**Problem 1** Prove the reduction formula for n\neq 1: \int\tan^n x dx = \frac{\tan^{n-1}x}{n-1} - \int \tan^{n-2} x dx.

**Idea** Rewrite \tan^{n}x = \tan^{n-2}x(\sec^2 x - 1) and use (\tan x)' = \sec^2x.

**Fact 1 **If g(t) = \int_{a(t)}^{b(t)} f(x) dx, then g'(t) = f(a(t))a'(t) - f(b(t))b'(t). Prove it by the fundamental theorem of calculus.

**Problem 2** Consider the function f\colon [0,1] \to \mathbb{R} defined by f(x) = e^{x^2}. For every 0 < t < 1 let A(t) denote the area below the graph of f and above the x-axis for 0<x<t. Let B(t)be the area above the graph of f and below the line y = e for t < x < 1. Find the maximum point of A(t)+B(t).

**Solution **Note that A(t) = \int_0^t f(x) dx and B(t) = \int_t^1 (e - f(x)) dx. Let S(t) = A(t) + B(t). By the fundamental theorem of calculus, S'(t) = A'(t) + B'(t) = f(t) - (e - f(t)) = 2f(t) - e. Solve S'(t) = 0 and get t^* = \sqrt{1-\ln 2}. When 0 \le t < t^*, S'(t) < 0 and so S is monotone decreasing; when t^* < t \le 1, S'(t) > 0 and so S is monotone increasing. Therefore t = 0, 1 are local maximum points. We only need to compare S(0) and S(1).

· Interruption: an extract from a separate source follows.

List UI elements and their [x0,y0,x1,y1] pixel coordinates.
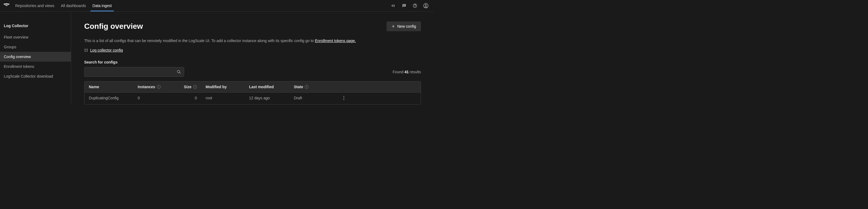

Because S(0) + S(1) = e, it is enough to compare S(1) with e/2. Notice that S(1) = \int_0^1 f(x) dx and we can approximate the integral from below by (f(0) + f(1/8) + f(2/8) + f(3/8) + f(4/8) + f(5/8) + f(6/8) + f(7/8))/8 = 1.36... > e/2. Therefore S(1) > e/2 > S(0) and t=1 is the maximum point.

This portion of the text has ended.